━━━━━ DATA EXTRACT ━━━━━

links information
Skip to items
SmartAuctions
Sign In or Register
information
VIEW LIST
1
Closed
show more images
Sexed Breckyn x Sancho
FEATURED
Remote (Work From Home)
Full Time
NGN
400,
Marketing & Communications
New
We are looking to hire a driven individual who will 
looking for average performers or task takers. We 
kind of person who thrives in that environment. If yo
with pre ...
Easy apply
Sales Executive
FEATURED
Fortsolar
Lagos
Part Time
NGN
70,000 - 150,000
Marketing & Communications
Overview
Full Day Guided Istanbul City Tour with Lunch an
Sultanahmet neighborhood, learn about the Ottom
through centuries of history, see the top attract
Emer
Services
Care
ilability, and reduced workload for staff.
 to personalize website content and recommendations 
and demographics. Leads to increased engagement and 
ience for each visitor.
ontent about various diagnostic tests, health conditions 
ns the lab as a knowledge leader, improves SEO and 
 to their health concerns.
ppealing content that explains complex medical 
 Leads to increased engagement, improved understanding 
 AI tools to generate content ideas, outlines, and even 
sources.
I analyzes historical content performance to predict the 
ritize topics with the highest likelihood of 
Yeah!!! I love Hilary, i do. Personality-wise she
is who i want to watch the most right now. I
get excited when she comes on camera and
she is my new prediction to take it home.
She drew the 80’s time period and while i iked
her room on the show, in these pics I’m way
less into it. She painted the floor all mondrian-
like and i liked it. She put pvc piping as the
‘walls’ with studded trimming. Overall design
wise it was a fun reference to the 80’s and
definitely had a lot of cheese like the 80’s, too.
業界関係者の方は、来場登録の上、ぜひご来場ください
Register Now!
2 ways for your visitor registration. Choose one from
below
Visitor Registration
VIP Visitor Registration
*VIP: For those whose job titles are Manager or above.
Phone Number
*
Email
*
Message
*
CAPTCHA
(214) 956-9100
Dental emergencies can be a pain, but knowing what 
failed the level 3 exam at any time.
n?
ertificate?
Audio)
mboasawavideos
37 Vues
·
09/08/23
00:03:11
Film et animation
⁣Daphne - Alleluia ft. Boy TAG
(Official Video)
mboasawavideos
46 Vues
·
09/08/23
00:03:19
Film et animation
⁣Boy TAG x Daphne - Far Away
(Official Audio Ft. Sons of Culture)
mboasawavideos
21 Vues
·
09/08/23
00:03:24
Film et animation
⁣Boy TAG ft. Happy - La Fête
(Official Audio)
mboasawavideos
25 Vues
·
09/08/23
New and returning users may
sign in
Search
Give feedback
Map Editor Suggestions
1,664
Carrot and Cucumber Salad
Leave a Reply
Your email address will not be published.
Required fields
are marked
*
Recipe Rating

━━━━━

Output the listing above in full, exactly as written.

SOLUTION TO THE EXERCISE:
links information
Skip to items
SmartAuctions
Sign In or Register
information
VIEW LIST
1
Closed
show more images
Sexed Breckyn x Sancho
FEATURED
Remote (Work From Home)
Full Time
NGN
400,
Marketing & Communications
New
We are looking to hire a driven individual who will 
looking for average performers or task takers. We 
kind of person who thrives in that environment. If yo
with pre ...
Easy apply
Sales Executive
FEATURED
Fortsolar
Lagos
Part Time
NGN
70,000 - 150,000
Marketing & Communications
Overview
Full Day Guided Istanbul City Tour with Lunch an
Sultanahmet neighborhood, learn about the Ottom
through centuries of history, see the top attract
Emer
Services
Care
ilability, and reduced workload for staff.
 to personalize website content and recommendations 
and demographics. Leads to increased engagement and 
ience for each visitor.
ontent about various diagnostic tests, health conditions 
ns the lab as a knowledge leader, improves SEO and 
 to their health concerns.
ppealing content that explains complex medical 
 Leads to increased engagement, improved understanding 
 AI tools to generate content ideas, outlines, and even 
sources.
I analyzes historical content performance to predict the 
ritize topics with the highest likelihood of 
Yeah!!! I love Hilary, i do. Personality-wise she
is who i want to watch the most right now. I
get excited when she comes on camera and
she is my new prediction to take it home.
She drew the 80’s time period and while i iked
her room on the show, in these pics I’m way
less into it. She painted the floor all mondrian-
like and i liked it. She put pvc piping as the
‘walls’ with studded trimming. Overall design
wise it was a fun reference to the 80’s and
definitely had a lot of cheese like the 80’s, too.
業界関係者の方は、来場登録の上、ぜひご来場ください
Register Now!
2 ways for your visitor registration. Choose one from
below
Visitor Registration
VIP Visitor Registration
*VIP: For those whose job titles are Manager or above.
Phone Number
*
Email
*
Message
*
CAPTCHA
(214) 956-9100
Dental emergencies can be a pain, but knowing what 
failed the level 3 exam at any time.
n?
ertificate?
Audio)
mboasawavideos
37 Vues
·
09/08/23
00:03:11
Film et animation
⁣Daphne - Alleluia ft. Boy TAG
(Official Video)
mboasawavideos
46 Vues
·
09/08/23
00:03:19
Film et animation
⁣Boy TAG x Daphne - Far Away
(Official Audio Ft. Sons of Culture)
mboasawavideos
21 Vues
·
09/08/23
00:03:24
Film et animation
⁣Boy TAG ft. Happy - La Fête
(Official Audio)
mboasawavideos
25 Vues
·
09/08/23
New and returning users may
sign in
Search
Give feedback
Map Editor Suggestions
1,664
Carrot and Cucumber Salad
Leave a Reply
Your email address will not be published.
Required fields
are marked
*
Recipe Rating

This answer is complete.